Healthcare Reform Check-Up: Updates on the PPACA

In our recent white paper, “It’s Time to Act”, we provided the insights, strategies and advice you needed to get prepared for the Patient Protection and Affordable Care Act before the New Year. 2014 is here, and so are some important changes to the law. To get you caught up to speed, and help you stay compliant, we’ve put together a list of the most critical updates that you need to know.


The PPACA mandates two fees for employers — transitional reinsurance program fees and patient-centered outcome research fees.

• Transitional reinsurance program

fees:  Fully insured and self-insured group health plans providing major medical coverage will be assessed an annual fee from 2014-2016. In 2014, the fee is set at $63 per plan participant (including spouses and dependants). These fees were established to generate stability for premiums in the individual insurance market.

• Patient-centered outcome research

fees:  Mandated by the IRS, these fees are applicable to health insurance issuers for fully-insured group health plans and plan sponsors of self-insured group health plans. The fee is $2 multiplied by the number of participants (including spouses and dependants) covered under the health plan. These fees are applicable through 2019, and employers must report and record the fee on Form 720.
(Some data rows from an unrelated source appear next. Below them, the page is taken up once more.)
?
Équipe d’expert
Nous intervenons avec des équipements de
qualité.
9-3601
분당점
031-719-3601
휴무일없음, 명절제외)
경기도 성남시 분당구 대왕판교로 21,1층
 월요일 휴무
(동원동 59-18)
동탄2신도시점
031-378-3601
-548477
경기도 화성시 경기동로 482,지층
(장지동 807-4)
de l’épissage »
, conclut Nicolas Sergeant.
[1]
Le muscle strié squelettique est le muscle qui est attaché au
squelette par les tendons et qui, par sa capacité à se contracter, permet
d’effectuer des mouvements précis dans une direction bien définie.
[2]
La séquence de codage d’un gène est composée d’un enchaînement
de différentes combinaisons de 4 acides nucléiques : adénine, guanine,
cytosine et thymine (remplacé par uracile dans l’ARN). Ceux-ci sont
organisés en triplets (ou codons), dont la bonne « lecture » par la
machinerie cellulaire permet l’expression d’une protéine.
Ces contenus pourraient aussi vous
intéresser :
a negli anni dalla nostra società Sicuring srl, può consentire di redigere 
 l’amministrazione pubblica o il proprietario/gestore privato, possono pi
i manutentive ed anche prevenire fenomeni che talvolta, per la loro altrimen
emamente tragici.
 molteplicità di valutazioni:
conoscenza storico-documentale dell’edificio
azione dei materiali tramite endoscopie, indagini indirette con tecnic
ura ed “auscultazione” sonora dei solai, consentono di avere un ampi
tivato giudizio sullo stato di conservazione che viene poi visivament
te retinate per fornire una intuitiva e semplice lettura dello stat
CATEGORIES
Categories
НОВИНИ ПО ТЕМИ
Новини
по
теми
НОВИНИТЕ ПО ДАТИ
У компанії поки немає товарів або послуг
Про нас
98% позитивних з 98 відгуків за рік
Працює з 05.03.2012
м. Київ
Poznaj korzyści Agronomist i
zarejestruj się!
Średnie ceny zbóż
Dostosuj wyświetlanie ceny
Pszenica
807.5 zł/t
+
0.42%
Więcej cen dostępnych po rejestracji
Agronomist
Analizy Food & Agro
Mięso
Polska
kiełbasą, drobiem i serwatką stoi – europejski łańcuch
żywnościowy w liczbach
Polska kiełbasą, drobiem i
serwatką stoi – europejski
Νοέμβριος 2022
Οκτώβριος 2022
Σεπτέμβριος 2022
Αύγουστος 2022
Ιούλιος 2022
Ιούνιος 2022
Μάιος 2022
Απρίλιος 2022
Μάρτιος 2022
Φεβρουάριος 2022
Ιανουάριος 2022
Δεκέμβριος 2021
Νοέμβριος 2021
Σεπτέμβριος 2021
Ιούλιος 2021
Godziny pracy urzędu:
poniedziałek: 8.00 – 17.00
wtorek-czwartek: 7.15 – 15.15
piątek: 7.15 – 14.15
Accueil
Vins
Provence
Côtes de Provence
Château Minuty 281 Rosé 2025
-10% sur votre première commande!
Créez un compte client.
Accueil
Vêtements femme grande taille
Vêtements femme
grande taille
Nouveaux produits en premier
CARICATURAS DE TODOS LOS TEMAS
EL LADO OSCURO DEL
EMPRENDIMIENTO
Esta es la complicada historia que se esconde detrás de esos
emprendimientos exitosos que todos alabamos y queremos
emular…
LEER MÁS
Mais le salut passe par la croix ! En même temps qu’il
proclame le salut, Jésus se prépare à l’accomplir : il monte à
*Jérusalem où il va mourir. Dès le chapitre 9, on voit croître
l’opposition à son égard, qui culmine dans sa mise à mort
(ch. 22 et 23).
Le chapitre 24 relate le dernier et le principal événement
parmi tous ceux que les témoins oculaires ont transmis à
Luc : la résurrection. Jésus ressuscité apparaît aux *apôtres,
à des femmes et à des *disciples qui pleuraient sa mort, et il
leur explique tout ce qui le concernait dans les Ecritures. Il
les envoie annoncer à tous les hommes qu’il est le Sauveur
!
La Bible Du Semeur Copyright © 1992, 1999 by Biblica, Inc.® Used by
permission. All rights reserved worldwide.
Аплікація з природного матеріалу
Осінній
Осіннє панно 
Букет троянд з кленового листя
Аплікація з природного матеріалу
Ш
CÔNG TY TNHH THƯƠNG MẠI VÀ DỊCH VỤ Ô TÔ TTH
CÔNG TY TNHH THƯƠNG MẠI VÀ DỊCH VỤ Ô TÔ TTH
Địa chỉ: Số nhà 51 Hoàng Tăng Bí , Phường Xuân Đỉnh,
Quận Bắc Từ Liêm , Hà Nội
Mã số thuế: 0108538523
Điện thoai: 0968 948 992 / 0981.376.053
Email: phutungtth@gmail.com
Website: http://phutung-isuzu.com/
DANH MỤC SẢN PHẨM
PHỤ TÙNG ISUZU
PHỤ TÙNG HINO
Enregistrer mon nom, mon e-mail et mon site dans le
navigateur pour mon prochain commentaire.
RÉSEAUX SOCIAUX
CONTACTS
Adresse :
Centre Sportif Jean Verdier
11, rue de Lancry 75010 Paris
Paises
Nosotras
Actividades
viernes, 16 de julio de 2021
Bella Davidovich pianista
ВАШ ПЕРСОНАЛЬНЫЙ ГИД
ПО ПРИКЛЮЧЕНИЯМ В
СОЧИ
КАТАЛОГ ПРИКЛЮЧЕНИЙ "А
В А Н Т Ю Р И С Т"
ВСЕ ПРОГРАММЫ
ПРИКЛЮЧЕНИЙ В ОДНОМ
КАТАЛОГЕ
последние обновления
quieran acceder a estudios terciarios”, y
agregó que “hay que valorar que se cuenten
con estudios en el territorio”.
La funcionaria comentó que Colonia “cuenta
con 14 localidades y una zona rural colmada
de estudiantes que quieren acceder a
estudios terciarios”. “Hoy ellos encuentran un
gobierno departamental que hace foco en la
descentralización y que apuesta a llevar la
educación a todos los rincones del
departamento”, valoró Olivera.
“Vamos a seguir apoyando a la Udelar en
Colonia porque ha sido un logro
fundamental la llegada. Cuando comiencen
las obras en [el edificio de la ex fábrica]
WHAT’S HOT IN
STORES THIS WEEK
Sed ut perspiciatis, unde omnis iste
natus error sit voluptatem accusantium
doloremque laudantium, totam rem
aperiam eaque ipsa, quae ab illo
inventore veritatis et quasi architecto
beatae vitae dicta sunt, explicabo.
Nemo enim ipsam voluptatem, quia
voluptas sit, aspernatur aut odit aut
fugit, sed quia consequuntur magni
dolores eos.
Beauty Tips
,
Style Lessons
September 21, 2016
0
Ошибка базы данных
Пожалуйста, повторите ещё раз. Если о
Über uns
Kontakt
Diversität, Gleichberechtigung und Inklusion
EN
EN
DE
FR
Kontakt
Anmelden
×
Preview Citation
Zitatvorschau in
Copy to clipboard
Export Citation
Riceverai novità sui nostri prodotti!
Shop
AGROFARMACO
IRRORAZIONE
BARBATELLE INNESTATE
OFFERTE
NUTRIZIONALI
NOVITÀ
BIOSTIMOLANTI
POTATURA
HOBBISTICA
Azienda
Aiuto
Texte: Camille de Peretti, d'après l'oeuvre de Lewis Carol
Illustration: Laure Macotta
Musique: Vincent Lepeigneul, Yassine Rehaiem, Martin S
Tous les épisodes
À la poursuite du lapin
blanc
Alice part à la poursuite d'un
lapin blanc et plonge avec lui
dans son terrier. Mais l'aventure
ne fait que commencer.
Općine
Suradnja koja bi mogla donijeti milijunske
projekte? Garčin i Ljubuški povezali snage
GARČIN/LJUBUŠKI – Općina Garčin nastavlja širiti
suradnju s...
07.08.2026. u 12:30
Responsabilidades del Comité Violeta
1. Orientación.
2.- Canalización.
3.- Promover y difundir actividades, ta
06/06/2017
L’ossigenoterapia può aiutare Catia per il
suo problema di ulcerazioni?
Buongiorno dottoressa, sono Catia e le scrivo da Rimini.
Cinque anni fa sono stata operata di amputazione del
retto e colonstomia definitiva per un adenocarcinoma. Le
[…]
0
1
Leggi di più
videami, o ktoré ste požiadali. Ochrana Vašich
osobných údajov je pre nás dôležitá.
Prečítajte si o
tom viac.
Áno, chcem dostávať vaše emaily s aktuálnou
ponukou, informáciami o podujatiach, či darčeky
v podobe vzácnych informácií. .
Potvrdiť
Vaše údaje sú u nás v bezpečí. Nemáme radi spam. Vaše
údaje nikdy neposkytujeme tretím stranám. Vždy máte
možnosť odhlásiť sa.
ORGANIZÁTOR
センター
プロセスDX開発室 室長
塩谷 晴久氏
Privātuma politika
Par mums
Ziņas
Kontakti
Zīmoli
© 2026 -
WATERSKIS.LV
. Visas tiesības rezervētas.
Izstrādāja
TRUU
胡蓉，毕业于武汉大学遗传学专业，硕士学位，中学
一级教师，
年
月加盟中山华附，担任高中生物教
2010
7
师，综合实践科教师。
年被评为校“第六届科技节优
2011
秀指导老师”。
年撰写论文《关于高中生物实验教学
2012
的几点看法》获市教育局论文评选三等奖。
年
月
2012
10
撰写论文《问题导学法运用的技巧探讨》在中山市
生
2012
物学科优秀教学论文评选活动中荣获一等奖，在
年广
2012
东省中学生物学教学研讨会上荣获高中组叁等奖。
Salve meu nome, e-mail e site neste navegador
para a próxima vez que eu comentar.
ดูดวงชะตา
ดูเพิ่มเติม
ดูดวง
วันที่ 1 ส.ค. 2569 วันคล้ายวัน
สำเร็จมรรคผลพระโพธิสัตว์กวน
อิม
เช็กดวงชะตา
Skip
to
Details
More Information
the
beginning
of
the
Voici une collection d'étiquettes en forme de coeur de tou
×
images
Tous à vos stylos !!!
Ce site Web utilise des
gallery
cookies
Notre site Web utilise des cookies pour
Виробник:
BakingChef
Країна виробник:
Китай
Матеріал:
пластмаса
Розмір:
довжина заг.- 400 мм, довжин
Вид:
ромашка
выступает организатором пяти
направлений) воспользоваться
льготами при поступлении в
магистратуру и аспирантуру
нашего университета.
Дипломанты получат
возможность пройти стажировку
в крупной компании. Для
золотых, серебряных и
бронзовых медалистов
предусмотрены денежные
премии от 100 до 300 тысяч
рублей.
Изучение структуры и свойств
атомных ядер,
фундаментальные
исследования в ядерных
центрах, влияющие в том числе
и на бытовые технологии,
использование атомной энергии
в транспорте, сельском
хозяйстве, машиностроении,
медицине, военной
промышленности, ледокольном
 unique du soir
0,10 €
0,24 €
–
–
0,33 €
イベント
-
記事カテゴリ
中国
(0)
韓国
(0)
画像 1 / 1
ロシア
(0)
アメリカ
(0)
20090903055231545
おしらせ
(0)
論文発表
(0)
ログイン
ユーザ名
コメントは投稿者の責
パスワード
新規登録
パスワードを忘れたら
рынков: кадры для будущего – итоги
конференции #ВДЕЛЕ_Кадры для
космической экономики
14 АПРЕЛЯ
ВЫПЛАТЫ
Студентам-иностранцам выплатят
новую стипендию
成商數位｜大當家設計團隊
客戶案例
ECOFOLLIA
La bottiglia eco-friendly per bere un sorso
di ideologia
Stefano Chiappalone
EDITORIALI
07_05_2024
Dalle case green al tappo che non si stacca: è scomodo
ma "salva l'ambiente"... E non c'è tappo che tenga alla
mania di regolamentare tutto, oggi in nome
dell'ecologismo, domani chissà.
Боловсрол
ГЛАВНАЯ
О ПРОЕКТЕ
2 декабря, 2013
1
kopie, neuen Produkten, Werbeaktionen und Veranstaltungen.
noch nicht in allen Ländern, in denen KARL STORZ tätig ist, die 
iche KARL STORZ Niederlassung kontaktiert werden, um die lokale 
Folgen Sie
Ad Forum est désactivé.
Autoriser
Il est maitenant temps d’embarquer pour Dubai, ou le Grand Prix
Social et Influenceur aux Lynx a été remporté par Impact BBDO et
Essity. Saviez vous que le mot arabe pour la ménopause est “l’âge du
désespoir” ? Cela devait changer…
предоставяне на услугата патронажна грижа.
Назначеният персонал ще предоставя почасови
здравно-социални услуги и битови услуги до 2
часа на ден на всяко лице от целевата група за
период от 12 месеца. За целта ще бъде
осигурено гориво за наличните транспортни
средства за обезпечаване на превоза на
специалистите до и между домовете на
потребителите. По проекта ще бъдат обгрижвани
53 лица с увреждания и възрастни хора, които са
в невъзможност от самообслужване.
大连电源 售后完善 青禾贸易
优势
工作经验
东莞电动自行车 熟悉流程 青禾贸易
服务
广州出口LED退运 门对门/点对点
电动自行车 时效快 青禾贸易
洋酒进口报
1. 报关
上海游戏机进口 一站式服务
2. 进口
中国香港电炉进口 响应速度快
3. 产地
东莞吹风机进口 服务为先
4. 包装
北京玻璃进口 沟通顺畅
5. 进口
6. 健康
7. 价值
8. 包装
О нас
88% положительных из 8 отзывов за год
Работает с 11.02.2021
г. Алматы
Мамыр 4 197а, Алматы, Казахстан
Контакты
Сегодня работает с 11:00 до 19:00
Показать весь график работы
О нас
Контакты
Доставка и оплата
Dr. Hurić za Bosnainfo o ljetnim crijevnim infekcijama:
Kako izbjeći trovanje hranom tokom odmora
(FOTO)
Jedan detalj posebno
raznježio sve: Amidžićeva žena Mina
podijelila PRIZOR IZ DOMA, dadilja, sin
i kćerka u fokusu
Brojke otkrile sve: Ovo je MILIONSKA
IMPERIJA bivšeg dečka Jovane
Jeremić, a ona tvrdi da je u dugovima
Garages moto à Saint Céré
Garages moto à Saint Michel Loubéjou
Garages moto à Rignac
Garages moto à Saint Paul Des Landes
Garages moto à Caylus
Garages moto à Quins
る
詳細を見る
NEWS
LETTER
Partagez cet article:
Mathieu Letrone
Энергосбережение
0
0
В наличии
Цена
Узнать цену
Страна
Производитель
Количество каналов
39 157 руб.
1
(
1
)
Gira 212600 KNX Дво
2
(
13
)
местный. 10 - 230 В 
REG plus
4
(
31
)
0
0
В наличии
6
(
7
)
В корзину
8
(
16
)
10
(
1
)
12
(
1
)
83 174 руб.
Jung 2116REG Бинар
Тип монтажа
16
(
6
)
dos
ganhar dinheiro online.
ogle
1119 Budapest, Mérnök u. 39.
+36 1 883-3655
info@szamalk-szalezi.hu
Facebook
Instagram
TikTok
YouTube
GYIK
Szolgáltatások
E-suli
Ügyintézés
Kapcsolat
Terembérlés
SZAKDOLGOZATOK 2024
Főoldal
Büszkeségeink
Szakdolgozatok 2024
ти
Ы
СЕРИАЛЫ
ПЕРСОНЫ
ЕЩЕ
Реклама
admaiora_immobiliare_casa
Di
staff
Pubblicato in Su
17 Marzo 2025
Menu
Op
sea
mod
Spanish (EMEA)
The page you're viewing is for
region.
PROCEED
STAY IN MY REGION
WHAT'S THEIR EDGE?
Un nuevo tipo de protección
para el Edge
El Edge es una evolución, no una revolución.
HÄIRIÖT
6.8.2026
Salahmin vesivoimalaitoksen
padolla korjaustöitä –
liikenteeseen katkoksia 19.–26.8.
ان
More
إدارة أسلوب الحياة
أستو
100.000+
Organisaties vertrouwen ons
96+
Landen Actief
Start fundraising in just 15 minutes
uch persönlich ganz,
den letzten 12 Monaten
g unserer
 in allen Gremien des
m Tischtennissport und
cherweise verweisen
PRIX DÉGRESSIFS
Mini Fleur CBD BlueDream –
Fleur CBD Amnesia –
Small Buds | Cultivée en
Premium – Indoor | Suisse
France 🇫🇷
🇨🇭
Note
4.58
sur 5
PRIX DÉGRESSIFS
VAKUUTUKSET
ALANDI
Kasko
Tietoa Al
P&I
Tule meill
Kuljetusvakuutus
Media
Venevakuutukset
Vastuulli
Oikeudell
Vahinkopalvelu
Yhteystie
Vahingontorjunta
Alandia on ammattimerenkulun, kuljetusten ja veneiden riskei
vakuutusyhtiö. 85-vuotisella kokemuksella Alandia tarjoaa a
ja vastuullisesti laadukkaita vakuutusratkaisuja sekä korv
By January 1, 2014, individual states were required to identify minimum criteria for “essential health coverage,” and plans offered through state exchanges must meet these thresholds. Though large employers (those with 50 full-time employees or the equivalent) are not required to offer coverage meeting these thresholds, offering sub-standard coverage could drive more of your employees to the exchanges which, in turn, could cost you under the employer mandate.


If you offer a health-contingent wellness program that requires your employees to meet a health threshold or achieve a health outcome in exchange for a reward, the amount of the reward has been increased from 20 percent to 30 percent of the total cost of employee only coverage under your healthcare plan. In addition, you must ensure that all employees have reasonable access to the reward. Thus, if your thresholds or targets discriminate against those with disabilities or others within your workforce, you must provide an alternative means of achieving the reward.